Pattern	Consistency	Latency	Use Case
Synchronous	Strong	Higher write latency	Financial transactions
Asynchronous	Eventual	Low write latency	Read-heavy web apps
Semi-synchronous	At-least-one replica confirmed	Moderate	Balance of safety and speed

模式	一致性	延迟	适用场景
同步复制	强一致性	写入延迟较高	金融交易
异步复制	最终一致性	写入延迟低	读密集型Web应用
半同步复制	至少一个副本确认	延迟中等	安全性与速度的平衡

Cross-References

交叉引用

sql-database-assistant — query writing, optimization, and debugging for day-to-day SQL work
database-schema-designer — ERD modeling, normalization analysis, and schema generation
migration-architect — large-scale migration planning across database engines or major schema overhauls
senior-backend — application-layer patterns (connection pooling, ORM best practices)
senior-devops — infrastructure provisioning for database clusters and replicas

sql-database-assistant — 日常SQL工作的查询编写、优化与调试
database-schema-designer — ERD建模、规范化分析与架构生成
migration-architect — 跨数据库引擎或大型架构重构的大规模迁移规划
senior-backend — 应用层模式（连接池、ORM最佳实践）
senior-devops — 数据库集群与副本的基础设施配置

Conclusion

总结

Effective database design requires balancing multiple competing concerns: performance, scalability, maintainability, and business requirements. This skill provides the tools and knowledge to make informed decisions throughout the database lifecycle, from initial schema design through production optimization and evolution.

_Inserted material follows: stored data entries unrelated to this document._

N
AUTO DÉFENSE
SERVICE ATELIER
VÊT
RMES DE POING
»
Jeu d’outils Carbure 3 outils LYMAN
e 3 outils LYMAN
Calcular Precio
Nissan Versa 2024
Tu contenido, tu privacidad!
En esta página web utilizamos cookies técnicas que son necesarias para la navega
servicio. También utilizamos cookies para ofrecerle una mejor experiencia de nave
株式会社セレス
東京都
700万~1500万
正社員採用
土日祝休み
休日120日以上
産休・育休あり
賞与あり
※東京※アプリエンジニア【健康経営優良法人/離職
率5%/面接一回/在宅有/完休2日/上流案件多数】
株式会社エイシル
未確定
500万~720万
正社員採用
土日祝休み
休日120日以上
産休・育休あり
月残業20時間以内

The included tools automate common analysis and optimization tasks, while the comprehensive guides provide the theoretical foundation for making sound architectural decisions. Whether building a new system or optimizing an existing one, these resources provide expert-level guidance for creating robust, scalable database solutions.

有效的数据库设计需要平衡多个相互竞争的因素：性能、可扩展性、可维护性和业务需求。本技能提供了贯穿数据库生命周期的工具和知识，从初始架构设计到生产环境优化和演进，帮助做出明智决策。

内置工具可自动化常见的分析和优化任务，而全面的指南则为制定合理的架构决策提供理论基础。无论是构建新系统还是优化现有系统，这些资源都能提供专家级指导，助力创建稳健、可扩展的数据库解决方案。